Data excerpts:
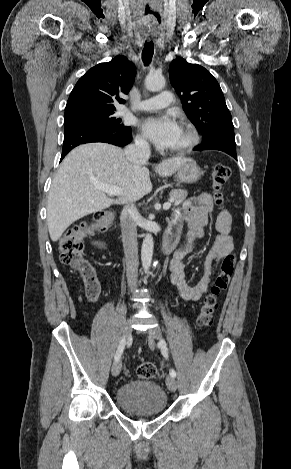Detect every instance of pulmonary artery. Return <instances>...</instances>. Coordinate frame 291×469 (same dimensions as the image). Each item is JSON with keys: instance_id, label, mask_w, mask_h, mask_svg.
Instances as JSON below:
<instances>
[{"instance_id": "1", "label": "pulmonary artery", "mask_w": 291, "mask_h": 469, "mask_svg": "<svg viewBox=\"0 0 291 469\" xmlns=\"http://www.w3.org/2000/svg\"><path fill=\"white\" fill-rule=\"evenodd\" d=\"M173 96L169 91H162L158 95L142 100L136 106L137 110L152 111L168 107L172 104Z\"/></svg>"}]
</instances>
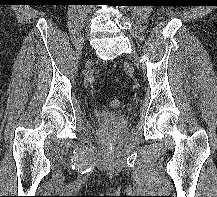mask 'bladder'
I'll use <instances>...</instances> for the list:
<instances>
[{"label": "bladder", "mask_w": 217, "mask_h": 197, "mask_svg": "<svg viewBox=\"0 0 217 197\" xmlns=\"http://www.w3.org/2000/svg\"><path fill=\"white\" fill-rule=\"evenodd\" d=\"M98 118L103 119V120H107L109 122H114L116 119V116L112 112L101 111L100 113H98Z\"/></svg>", "instance_id": "bladder-1"}]
</instances>
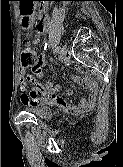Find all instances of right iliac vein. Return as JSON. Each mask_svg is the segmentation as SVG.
<instances>
[{
	"instance_id": "1",
	"label": "right iliac vein",
	"mask_w": 123,
	"mask_h": 167,
	"mask_svg": "<svg viewBox=\"0 0 123 167\" xmlns=\"http://www.w3.org/2000/svg\"><path fill=\"white\" fill-rule=\"evenodd\" d=\"M66 51H67V47L66 46H63L60 50V60L62 61L65 57V54H66Z\"/></svg>"
}]
</instances>
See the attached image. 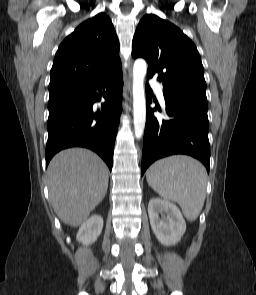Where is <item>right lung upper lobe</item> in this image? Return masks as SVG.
<instances>
[{"label":"right lung upper lobe","instance_id":"right-lung-upper-lobe-1","mask_svg":"<svg viewBox=\"0 0 256 295\" xmlns=\"http://www.w3.org/2000/svg\"><path fill=\"white\" fill-rule=\"evenodd\" d=\"M118 71V37L109 17L100 13L80 24L59 46L49 93L91 83Z\"/></svg>","mask_w":256,"mask_h":295}]
</instances>
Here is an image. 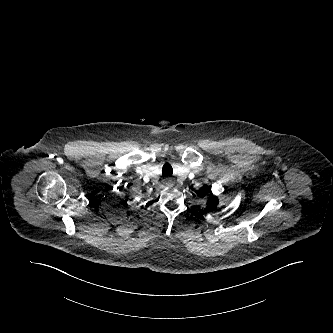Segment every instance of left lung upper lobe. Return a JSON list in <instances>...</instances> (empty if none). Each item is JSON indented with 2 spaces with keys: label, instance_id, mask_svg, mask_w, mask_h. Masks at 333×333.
<instances>
[{
  "label": "left lung upper lobe",
  "instance_id": "1",
  "mask_svg": "<svg viewBox=\"0 0 333 333\" xmlns=\"http://www.w3.org/2000/svg\"><path fill=\"white\" fill-rule=\"evenodd\" d=\"M204 194L206 196H210V198L207 201V208L211 210L215 209L216 206L218 205V199L216 196H212L211 188L210 187L205 188Z\"/></svg>",
  "mask_w": 333,
  "mask_h": 333
}]
</instances>
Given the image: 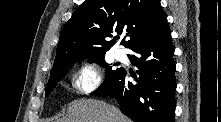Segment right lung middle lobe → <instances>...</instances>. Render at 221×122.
I'll use <instances>...</instances> for the list:
<instances>
[{
  "label": "right lung middle lobe",
  "instance_id": "dd1d6c3e",
  "mask_svg": "<svg viewBox=\"0 0 221 122\" xmlns=\"http://www.w3.org/2000/svg\"><path fill=\"white\" fill-rule=\"evenodd\" d=\"M89 62H98L102 64L103 67H105L106 71V79L104 83L101 85L100 88H98L94 93H97L99 91H102L106 87H108L109 83L111 80L121 71L122 68H117V69H112V67L108 66L105 61H104V56L92 58L89 60ZM73 65V64H72ZM72 65L58 71L55 74L50 75L48 85L46 88L45 96H48L50 92L54 89L55 85L57 84L58 81L61 80L65 76V74L68 72V70L72 67Z\"/></svg>",
  "mask_w": 221,
  "mask_h": 122
}]
</instances>
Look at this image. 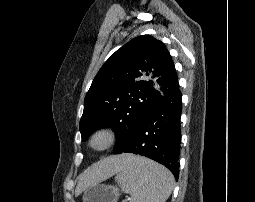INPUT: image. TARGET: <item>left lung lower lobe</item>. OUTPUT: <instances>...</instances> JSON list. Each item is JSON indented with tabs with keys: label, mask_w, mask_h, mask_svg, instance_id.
Masks as SVG:
<instances>
[{
	"label": "left lung lower lobe",
	"mask_w": 255,
	"mask_h": 202,
	"mask_svg": "<svg viewBox=\"0 0 255 202\" xmlns=\"http://www.w3.org/2000/svg\"><path fill=\"white\" fill-rule=\"evenodd\" d=\"M181 92L165 96L144 118L123 152L139 154L166 166L179 177Z\"/></svg>",
	"instance_id": "left-lung-lower-lobe-1"
}]
</instances>
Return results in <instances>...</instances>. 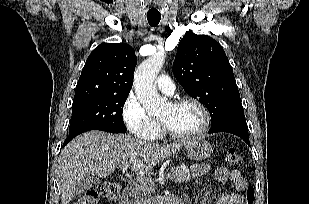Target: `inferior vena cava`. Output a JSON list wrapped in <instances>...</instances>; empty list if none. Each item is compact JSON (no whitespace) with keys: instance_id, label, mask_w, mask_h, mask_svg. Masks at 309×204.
Masks as SVG:
<instances>
[{"instance_id":"obj_1","label":"inferior vena cava","mask_w":309,"mask_h":204,"mask_svg":"<svg viewBox=\"0 0 309 204\" xmlns=\"http://www.w3.org/2000/svg\"><path fill=\"white\" fill-rule=\"evenodd\" d=\"M135 204H142V203H140V202H137V203H135Z\"/></svg>"}]
</instances>
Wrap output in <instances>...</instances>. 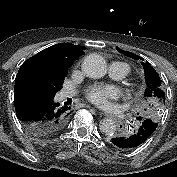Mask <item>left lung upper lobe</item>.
I'll return each instance as SVG.
<instances>
[{
  "mask_svg": "<svg viewBox=\"0 0 177 177\" xmlns=\"http://www.w3.org/2000/svg\"><path fill=\"white\" fill-rule=\"evenodd\" d=\"M121 53L134 57V54L130 52L120 51ZM145 71V81L146 90L144 93L145 100L148 104L147 109H145L144 118L158 122L163 106L165 105V93L163 91L162 80H160L158 73L151 66V64L146 61L142 63ZM141 120L142 118H137Z\"/></svg>",
  "mask_w": 177,
  "mask_h": 177,
  "instance_id": "left-lung-upper-lobe-1",
  "label": "left lung upper lobe"
}]
</instances>
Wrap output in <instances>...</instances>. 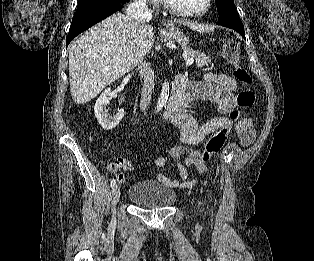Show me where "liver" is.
Wrapping results in <instances>:
<instances>
[{
	"label": "liver",
	"mask_w": 314,
	"mask_h": 261,
	"mask_svg": "<svg viewBox=\"0 0 314 261\" xmlns=\"http://www.w3.org/2000/svg\"><path fill=\"white\" fill-rule=\"evenodd\" d=\"M167 25H173L168 21ZM154 43L146 21L115 13L75 39L69 50V77L73 101L80 105L140 64ZM110 67L107 71L102 69Z\"/></svg>",
	"instance_id": "6515ba94"
}]
</instances>
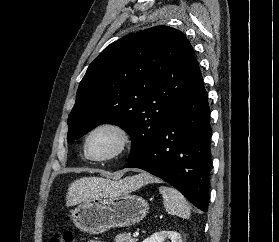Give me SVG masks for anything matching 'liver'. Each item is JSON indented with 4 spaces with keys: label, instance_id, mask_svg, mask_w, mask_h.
Listing matches in <instances>:
<instances>
[{
    "label": "liver",
    "instance_id": "obj_1",
    "mask_svg": "<svg viewBox=\"0 0 279 242\" xmlns=\"http://www.w3.org/2000/svg\"><path fill=\"white\" fill-rule=\"evenodd\" d=\"M154 181L155 179L148 174L126 178L119 183L101 177H84L70 184L66 196V205L72 206L89 198L107 196L118 187L133 191Z\"/></svg>",
    "mask_w": 279,
    "mask_h": 242
}]
</instances>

*Exercise description*
Leaving the pictures aside, copy exactly and only the lines from the one holding "Give me SVG" through the final line of the data, both ends kept.

*Exercise solution*
Give me SVG masks for anything matching 'liver'. Each item is JSON indented with 4 spaces with keys: label, instance_id, mask_svg, mask_w, mask_h.
Listing matches in <instances>:
<instances>
[{
    "label": "liver",
    "instance_id": "obj_1",
    "mask_svg": "<svg viewBox=\"0 0 279 242\" xmlns=\"http://www.w3.org/2000/svg\"><path fill=\"white\" fill-rule=\"evenodd\" d=\"M154 181L155 179L148 174L126 178L119 183L101 177H84L70 184L66 196V205L72 206L89 198L107 196L118 187L133 191Z\"/></svg>",
    "mask_w": 279,
    "mask_h": 242
}]
</instances>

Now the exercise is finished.